Syntax for the rpcproxy file
SHA256 /usr/bin/python /home/user/mypython.py SHA256 /usr/bin/binary
nprocmax -1
This parameter is optional and if is present the TFProtocol daemon will try to set the MAX USER PROCESSES (how many time may do FORK()) to the specified number. Negative value means infinite. Zero (0) means the default system configuration for the effective user id of the daemon. A number between 1 and MINPROCN macro will become in MINPROCN value.

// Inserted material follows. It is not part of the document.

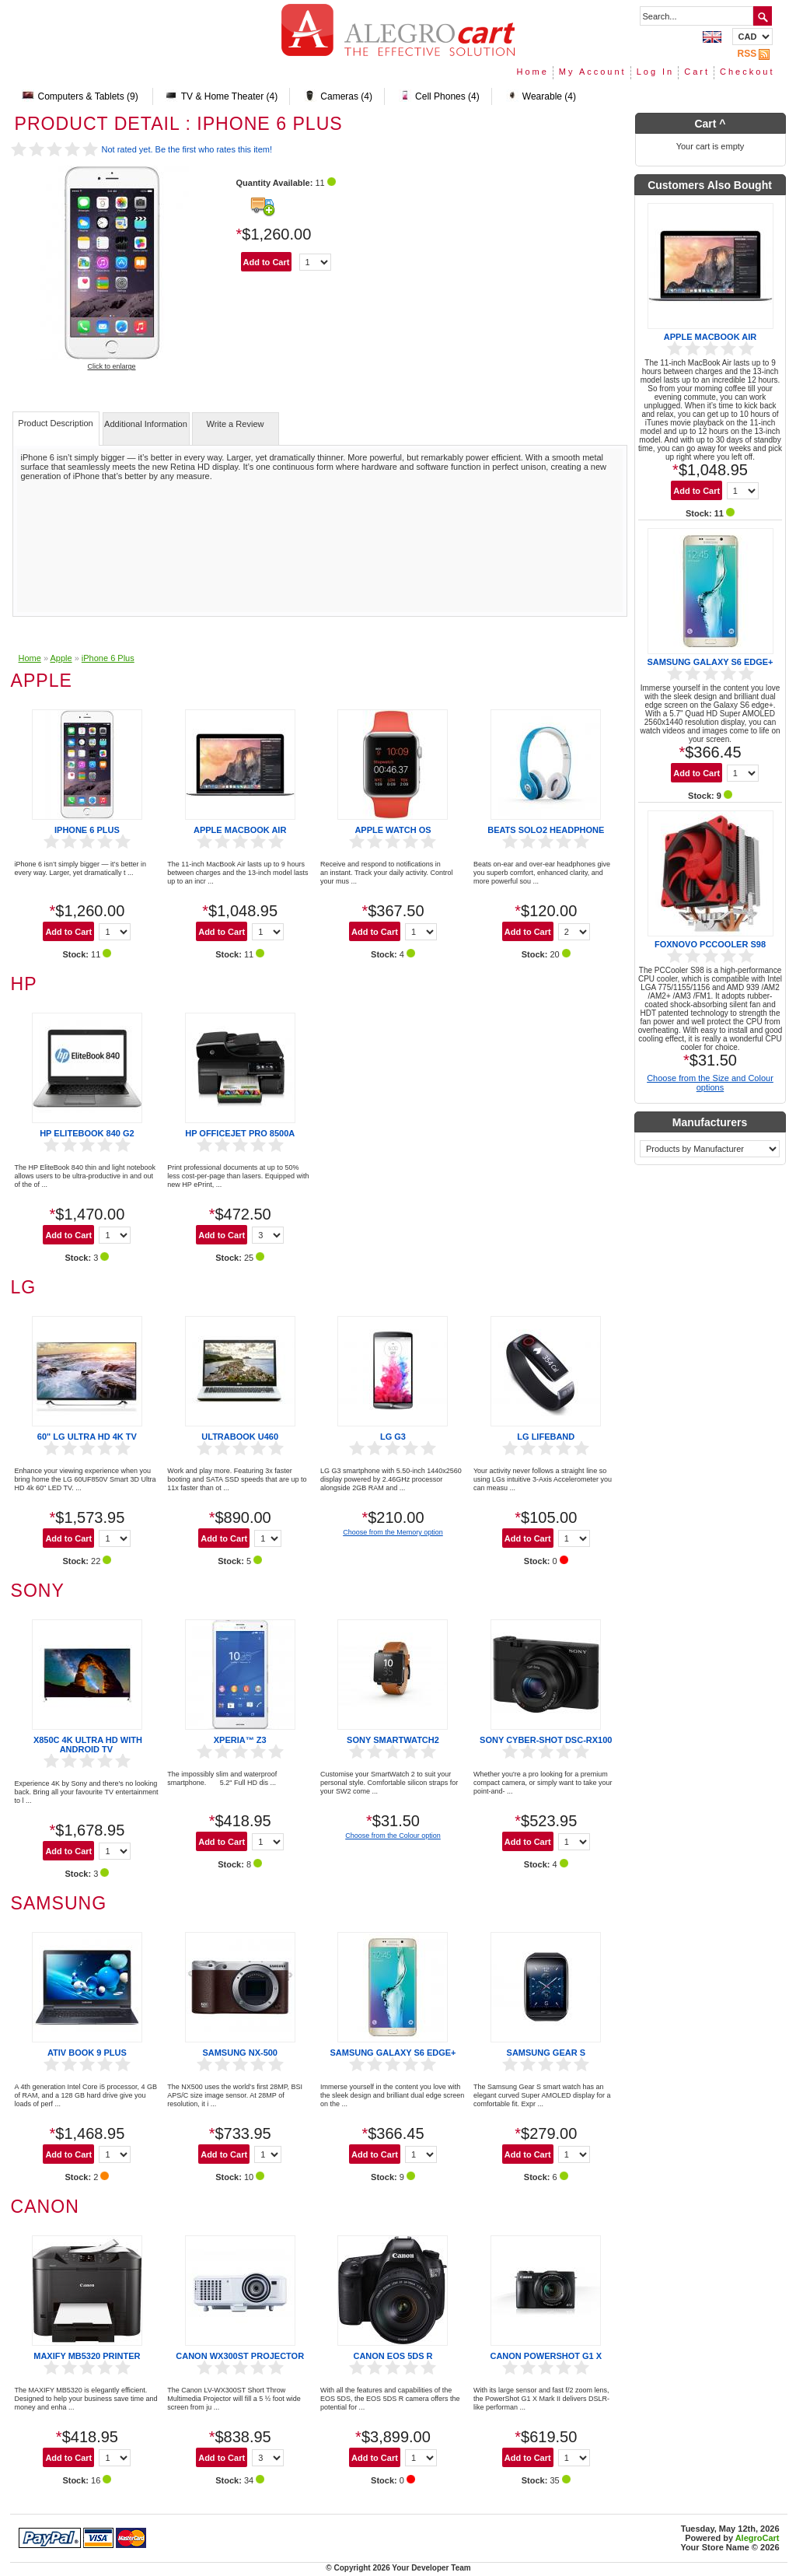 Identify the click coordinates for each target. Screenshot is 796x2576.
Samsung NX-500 (240, 2052)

A number equal or less than MINPROCN will become that number. Be aware that the OS can enforce some settings that makes this number useless. This option in Solaris will no have effect. In Linux if this number is above kernel.threads-max and/or kernel.pid_max the number become kernel.threads-max implicitly.
securefs
This parameter is optional and if is present the TFProtocol daemon will enforce TFProtocol Secure Filesystem.
runbash
This parameter is optional and if is present the TFProtocol daemon will allow to run the RUNBASH command which is hihgly sensitive and must be only activated if the sysadmin has very clear what is intended for. Please check the tfproto.pdf document to fully understand what are the implications of this.
flycontext
This parameter is optional and if is present the TFProtocol daemon will create the specified directory recursively and injail the daemon in that directory.